For those of you who prefer reading or can't see the video, here is the transcript:
Today, I want to talk about capital expenditure which you might know as capex and operating expenditure which you might know as opex. And I want to explain the differences between these two different types of money, the way that the money is categorized which will hopefully give you an idea of what you need to be looking for when you’re preparing project budgets.
So, capital expenditure or capex is money that is allocated for buying things, physical things. So in an IT environment, that could be PCs. It could be servers. It could be the engineering time required to bring an asset into service. So really, capital is about assets, things that company can actually tangibly own and will keep.
Operating expenditure on the other hand is more about labor costs. It’s transient expense that is used to keep the operation running. Hence, its name. So operating expenditure on a project might be things like travel expenses or a training budget or hiring a room for a meeting, or providing sandwiches and a working lunch for your team.
So the way that finance departments categorize money tends to be either as capital or as opex. And you may find that as a project, you end up with two different budgets. So while at the end of the day, it’s all money that leaves our bank accounts or our company’s bank accounts, the way that finance departments need to account for it is different because if you’re buying an asset, assets depreciate in value. So if you’re buying a car for example at home, you might buy a car today for a particular cost and if you sell it again in 3 years, it will actually be worth less. It’s still worth something but it’s worth less than what you paid for it today.
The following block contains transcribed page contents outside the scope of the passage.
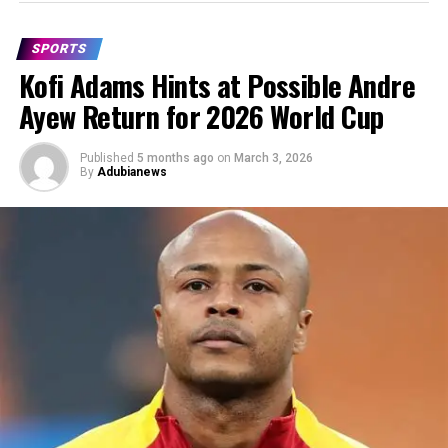
SPORTS
Kofi Adams Hints at Possible Andre
Ayew Return for 2026 World Cup
Published
5 months ago
on
March 3, 2026
By
Adubianews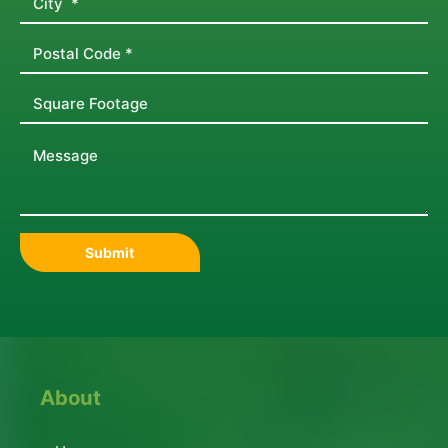
About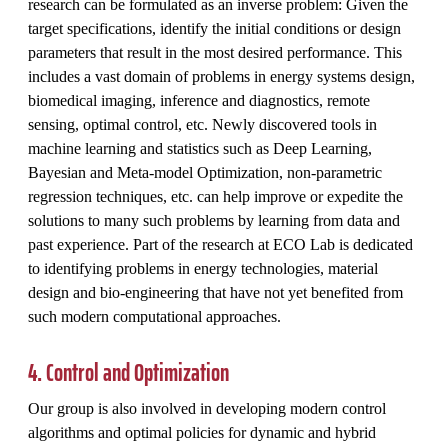
research can be formulated as an inverse problem: Given the
target specifications, identify the initial conditions or design
parameters that result in the most desired performance. This
includes a vast domain of problems in energy systems design,
biomedical imaging, inference and diagnostics, remote
sensing, optimal control, etc. Newly discovered tools in
machine learning and statistics such as Deep Learning,
Bayesian and Meta-model Optimization, non-parametric
regression techniques, etc. can help improve or expedite the
solutions to many such problems by learning from data and
past experience. Part of the research at ECO Lab is dedicated
to identifying problems in energy technologies, material
design and bio-engineering that have not yet benefited from
such modern computational approaches.
4. Control and Optimization
Our group is also involved in developing modern control
algorithms and optimal policies for dynamic and hybrid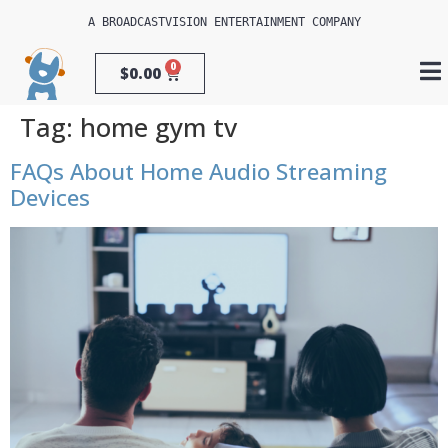
A 
BROADCASTVISION ENTERTAINMENT
 COMPANY
0
$
0.00
Tag:
home gym tv
FAQs About Home Audio Streaming
Devices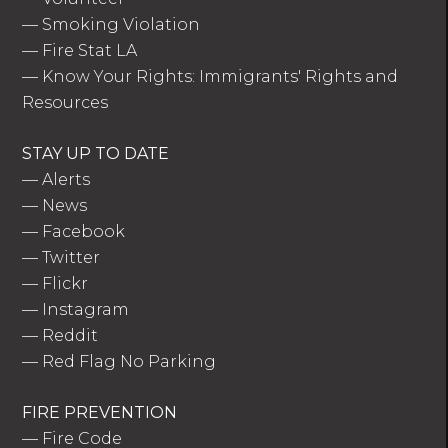
—
Smoking Violation
—
Fire Stat LA
—
Know Your Rights: Immigrants' Rights and
Resources
STAY UP TO DATE
—
Alerts
—
News
—
Facebook
—
Twitter
—
Flickr
—
Instagram
—
Reddit
—
Red Flag No Parking
FIRE PREVENTION
—
Fire Code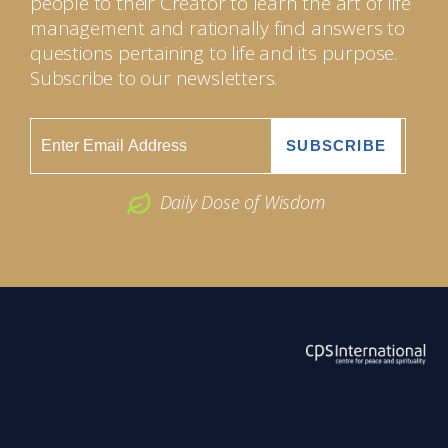
people to their Creator to learn the art of life
management and rationally find answers to
questions pertaining to life and its purpose.
Subscribe to our newsletters.
Daily Dose of Wisdom
ABOUT US
2026 Powered by
Openlogic Systems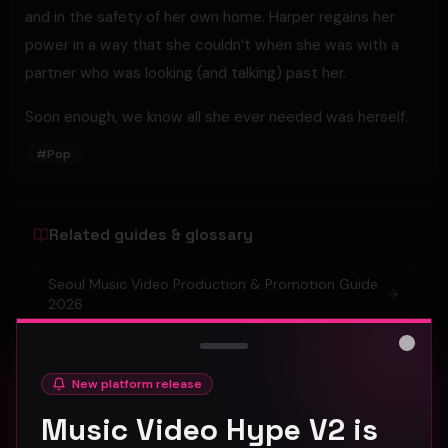
and in the safety of her own home. Harper regains her
power in a way that she couldn’t when she was with a
partner who was looking (and talking) past her.
Soon enough, we know all she ever needed was herself.
#
Pop
Related guides & glossary
Seoul Music Video Production & Promotion Guide
2026
Tokyo Music Video Promotion Strategies for 2026
Close
New platform release
Amsterdam Music Video Promotion Guide 2026
Music Video Hype V2 is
And that’s depreciation. So the cost of the asset devalues over time. And accounting departments need to take that into account when they’re looking at what assets a project has purchased.
With operating expenditure though, it’s gone. You hire a room. You eat some sandwiches. You pay for a training course. And at the end of the day, you may have something left in terms of knowledge transfer or a successful outcome but you actually don’t have a tangible asset that adds value to the organization.
So at the end of the day as I say, it’s the same cash that leaves the company but you need to talk to your finance department about how they determine the categorization. Because some companies may decide that certain costs can be capitalized and others may decide that actually that isn’t within their regulations and they want to count that particular expense as an opex charge.
So talk to your finance department when you start working out your budget for your project and see how they determine within finite detail the difference between opex and capex. You’ll then be able to look at your two budgets and you may just find that you end up with two capital budgets and opex is handled somewhere else, perhaps in the running of the department or perhaps in the running of the department that you are delivering a project to.
Once you understand the differences, once you understand what money has been allocated to you as a project manager to manage, you’ll be better placed to start asking intelligent questions around whether a particular piece of equipment you want to buy or a particular thing that you want to do is counted as capital and opex and you’ll know who to ask in order to be able to process those charges effectively.